(What needs to be done)
Every line below that holds the string "Interieurbouw" should be copied out.

Stored data entries:
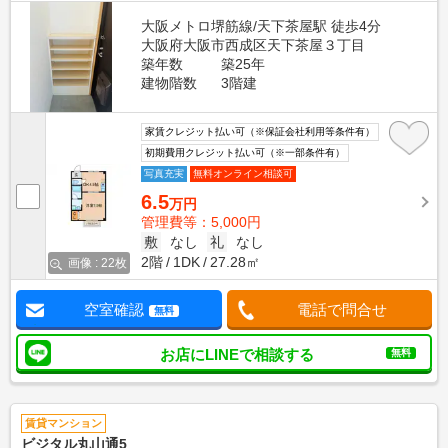
大阪メトロ堺筋線/天下茶屋駅 徒歩4分
大阪府大阪市西成区天下茶屋３丁目
築年数
築25年
建物階数
3階建
家賃クレジット払い可（※保証会社利用等条件有）
初期費用クレジット払い可（※一部条件有）
写真充実
無料オンライン相談可
6.5
万円
管理費等：5,000円
敷
なし
礼
なし
2階
1DK
27.28㎡
画像 : 22枚
空室確認
電話で問合せ
無料
お店にLINEで相談する
無料
賃貸マンション
ビジタル丸山通5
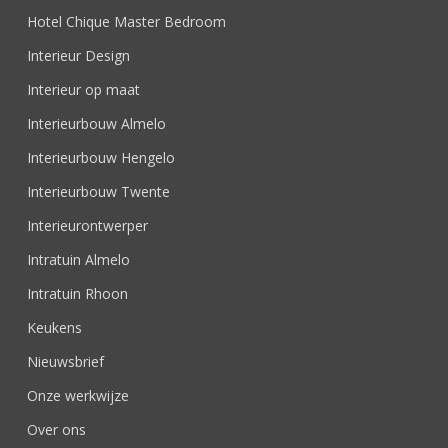
Hotel Chique Master Bedroom
Interieur Design
Interieur op maat
Interieurbouw Almelo
Interieurbouw Hengelo
Interieurbouw Twente
Interieurontwerper
Intratuin Almelo
Intratuin Rhoon
Keukens
Nieuwsbrief
Onze werkwijze
Over ons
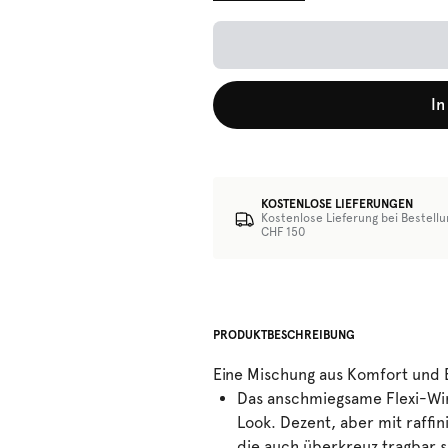
In
KOSTENLOSE LIEFERUNGEN
Kostenlose Lieferung bei Bestell
CHF 150
PRODUKTBESCHREIBUNG
Eine Mischung aus Komfort und 
Das anschmiegsame Flexi-Wir
Look. Dezent, aber mit raffi
die auch überkreuz tragbar s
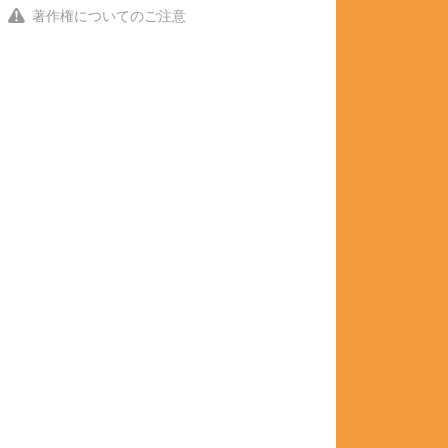
著作権についてのご注意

(Solved problem)
Interieurbouw Almelo
Interieurbouw Hengelo
Interieurbouw Twente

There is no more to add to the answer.